GOAL OF THE EXERCISE: Return all the data below as it stands, minus the pictures.

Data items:
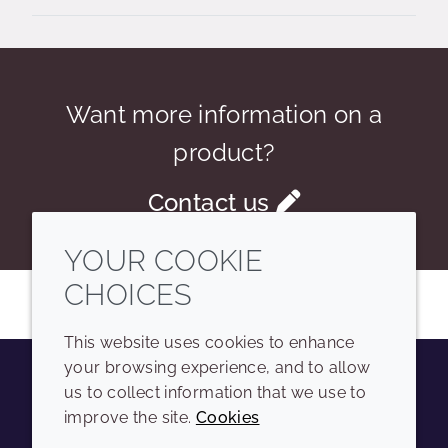
Want more information on a
product?
Contact us
YOUR COOKIE
CHOICES
This website uses cookies to enhance
your browsing experience, and to allow
us to collect information that we use to
Youtube
Instagram
LinkedIn
Tiktok
improve the site.
Cookies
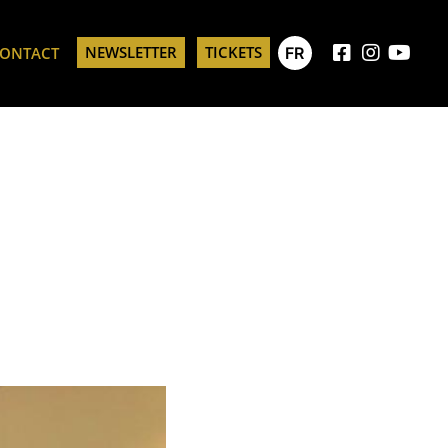
NEWSLETTER
TICKETS
FR
ONTACT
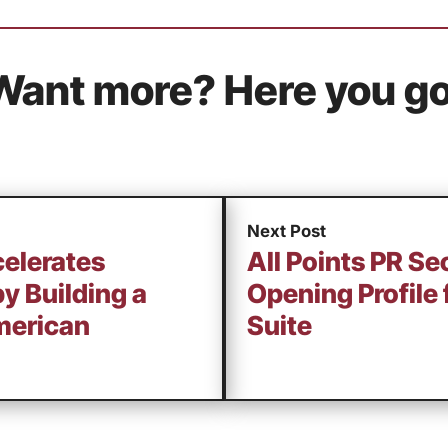
Want more? Here you go
Next Post
celerates
All Points PR S
by Building a
Opening Profile
merican
Suite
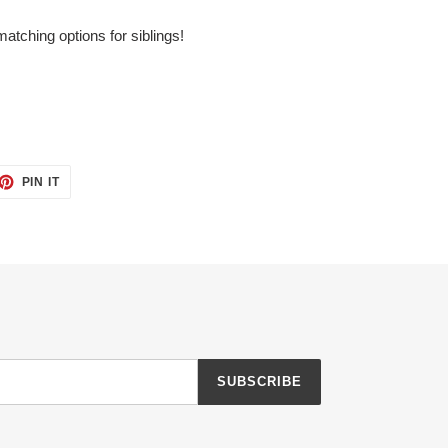
matching options for siblings!
ET
PIN
PIN IT
ON
TTER
PINTEREST
SUBSCRIBE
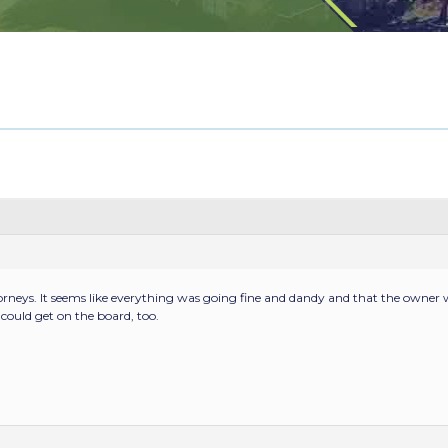
torneys. It seems like everything was going fine and dandy and that the owne
ould get on the board, too.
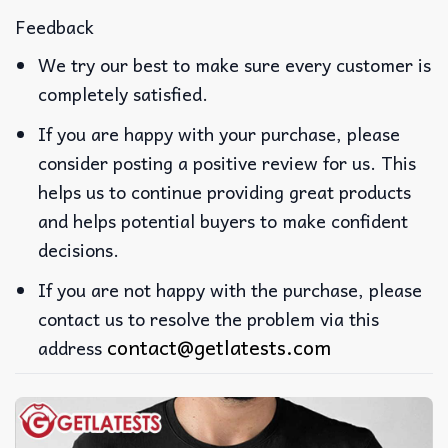
Feedback
We try our best to make sure every customer is
completely satisfied.
If you are happy with your purchase, please
consider posting a positive review for us. This
helps us to continue providing great products
and helps potential buyers to make confident
decisions.
If you are not happy with the purchase, please
contact us to resolve the problem via this
contact@getlatests.com
address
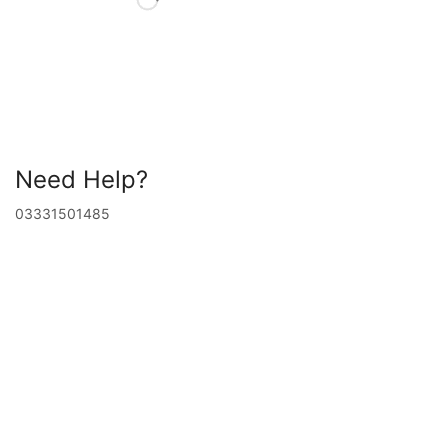
Need Help?
03331501485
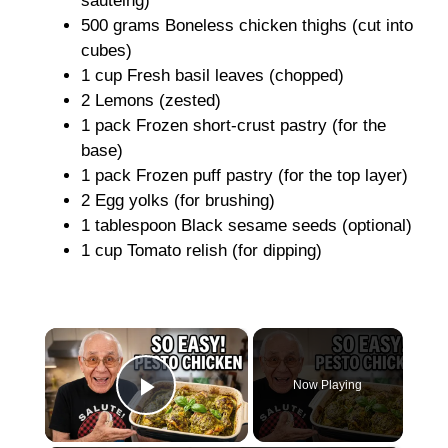
sautéing)
500 grams Boneless chicken thighs (cut into
cubes)
1 cup Fresh basil leaves (chopped)
2 Lemons (zested)
1 pack Frozen short-crust pastry (for the
base)
1 pack Frozen puff pastry (for the top layer)
2 Egg yolks (for brushing)
1 tablespoon Black sesame seeds (optional)
1 cup Tomato relish (for dipping)
×
Now Playing
Play Video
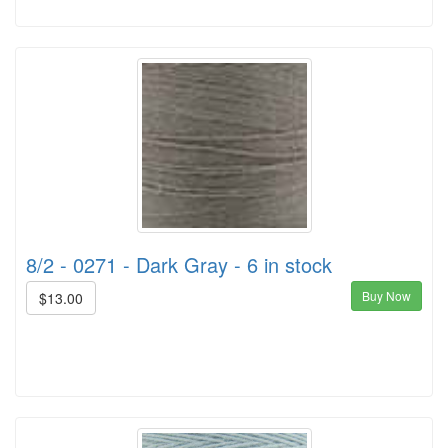
8/2 - 0271 - Dark Gray - 6 in stock
Buy Now
$13.00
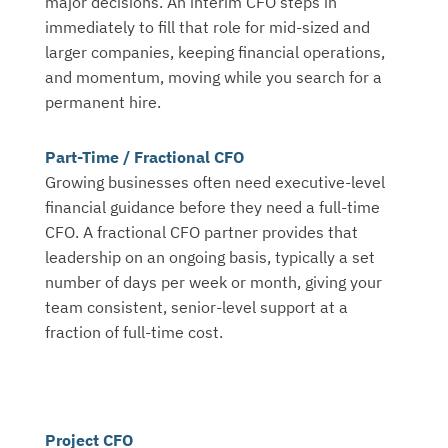
major decisions. An interim CFO steps in
immediately to fill that role for mid-sized and
larger companies, keeping financial operations,
and momentum, moving while you search for a
permanent hire.
Part-Time / Fractional CFO
Growing businesses often need executive-level
financial guidance before they need a full-time
CFO. A fractional CFO partner provides that
leadership on an ongoing basis, typically a set
number of days per week or month, giving your
team consistent, senior-level support at a
fraction of full-time cost.
Project CFO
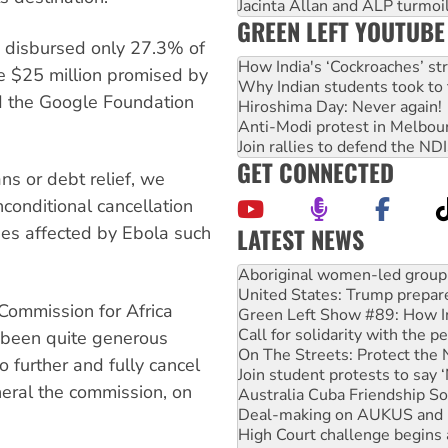
Jacinta Allan and ALP turmoil
GREEN LEFT YOUTUBE
 disbursed only 27.3% of
How India's ‘Cockroaches’ st
he $25 million promised by
Why Indian students took to 
 the Google Foundation
Hiroshima Day: Never again!
Anti-Modi protest in Melbou
Join rallies to defend the N
GET CONNECTED
ns or debt relief, we
conditional cancellation
ies affected by Ebola such
LATEST NEWS
United States: Trump prepare
Green Left Show #89: How Ind
Call for solidarity with the
Commission for Africa
On The Streets: Protect the
Join student protests to say 
been quite generous
Australia Cuba Friendship So
o further and fully cancel
Deal-making on AUKUS and P
neral the commission, on
High Court challenge begins 
Rising Tide targets ANZ over
Why you must book now for 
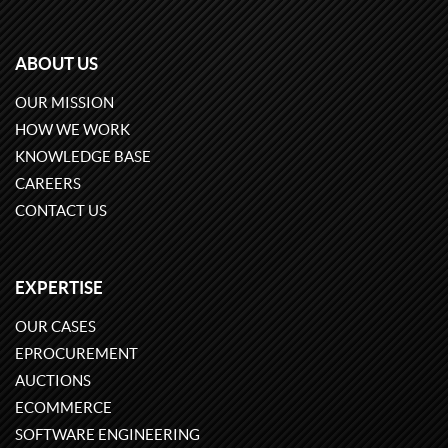
ABOUT US
OUR MISSION
HOW WE WORK
KNOWLEDGE BASE
CAREERS
CONTACT US
EXPERTISE
OUR CASES
EPROCUREMENT
AUCTIONS
ECOMMERCE
SOFTWARE ENGINEERING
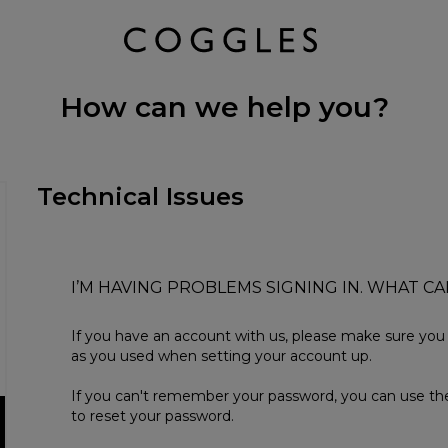
How can we help you?
Technical Issues
I’M HAVING PROBLEMS SIGNING IN. WHAT CA
If you have an account with us, please make sure yo
as you used when setting your account up.
If you can't remember your password, you can use the
to reset your password.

WRITTEN RESPONSE:
Want more information on a
product?
Contact us
YOUR COOKIE
CHOICES
This website uses cookies to enhance
your browsing experience, and to allow
us to collect information that we use to
Youtube
Instagram
LinkedIn
Tiktok
improve the site.
Cookies
NEWSLETTER
TICKETS
FR
ONTACT
Want more? Here you go
Next Post
celerates
All Points PR S
by Building a
Opening Profile
merican
Suite
matching options for siblings!
ET
PIN
PIN IT
ON
TTER
PINTEREST
SUBSCRIBE
torneys. It seems like everything was going fine and dandy and that the owne
ould get on the board, too.
Feedback
We try our best to make sure every customer is
completely satisfied.
If you are happy with your purchase, please
consider posting a positive review for us. This
helps us to continue providing great products
and helps potential buyers to make confident
decisions.
If you are not happy with the purchase, please
contact us to resolve the problem via this
contact@getlatests.com
address
Need Help?
03331501485
sautéing)
500 grams Boneless chicken thighs (cut into
cubes)
1 cup Fresh basil leaves (chopped)
2 Lemons (zested)
1 pack Frozen short-crust pastry (for the
base)
1 pack Frozen puff pastry (for the top layer)
2 Egg yolks (for brushing)
1 tablespoon Black sesame seeds (optional)
1 cup Tomato relish (for dipping)
×
Now Playing
Play Video
8/2 - 0271 - Dark Gray - 6 in stock
Buy Now
$13.00
major decisions. An interim CFO steps in
immediately to fill that role for mid-sized and
larger companies, keeping financial operations,
and momentum, moving while you search for a
permanent hire.
Part-Time / Fractional CFO
Growing businesses often need executive-level
financial guidance before they need a full-time
CFO. A fractional CFO partner provides that
leadership on an ongoing basis, typically a set
number of days per week or month, giving your
team consistent, senior-level support at a
fraction of full-time cost.
Project CFO
Jacinta Allan and ALP turmoil
GREEN LEFT YOUTUBE
 disbursed only 27.3% of
How India's ‘Cockroaches’ st
he $25 million promised by
Why Indian students took to 
 the Google Foundation
Hiroshima Day: Never again!
Anti-Modi protest in Melbou
Join rallies to defend the N
GET CONNECTED
ns or debt relief, we
conditional cancellation
ies affected by Ebola such
LATEST NEWS
United States: Trump prepare
Green Left Show #89: How Ind
Call for solidarity with the
Commission for Africa
On The Streets: Protect the
Join student protests to say 
been quite generous
Australia Cuba Friendship So
o further and fully cancel
Deal-making on AUKUS and P
neral the commission, on
High Court challenge begins 
Rising Tide targets ANZ over
Why you must book now for 
ABOUT US
OUR MISSION
HOW WE WORK
KNOWLEDGE BASE
CAREERS
CONTACT US
EXPERTISE
OUR CASES
EPROCUREMENT
AUCTIONS
ECOMMERCE
SOFTWARE ENGINEERING
How can we help you?
Technical Issues
I’M HAVING PROBLEMS SIGNING IN. WHAT CA
If you have an account with us, please make sure yo
as you used when setting your account up.
If you can't remember your password, you can use the
to reset your password.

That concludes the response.